§ **Goal of the exercise**
Print each entry in full, word for word, with no pictures in the result.
START Record excerpts
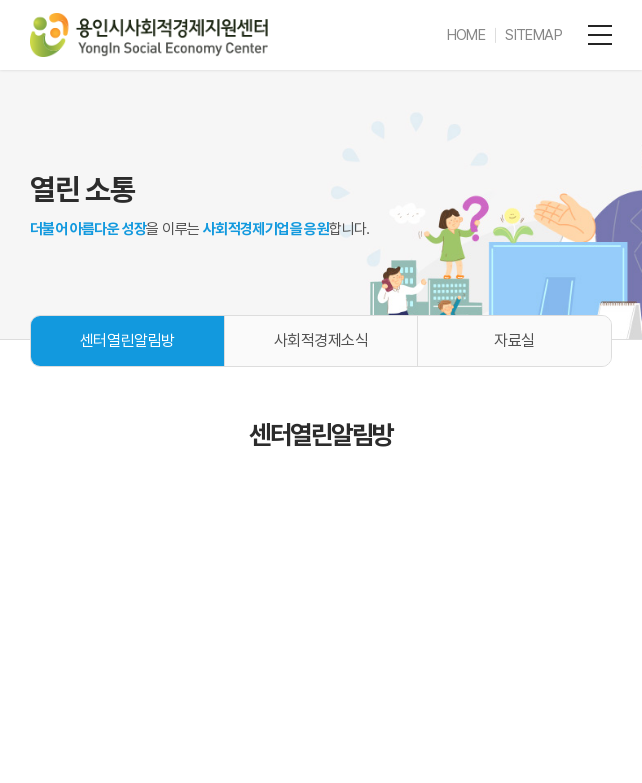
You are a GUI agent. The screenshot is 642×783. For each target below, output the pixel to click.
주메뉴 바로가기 (0, 0)
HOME (466, 35)
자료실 (514, 340)
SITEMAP (533, 35)
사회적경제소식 (321, 340)
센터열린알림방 (127, 340)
END Record excerpts
§ **Task result**
You are a GUI agent. The screenshot is 642×783. For each target below, output the pixel to click.
주메뉴 바로가기 (0, 0)
HOME (466, 35)
자료실 (514, 340)
SITEMAP (533, 35)
사회적경제소식 (321, 340)
센터열린알림방 (127, 340)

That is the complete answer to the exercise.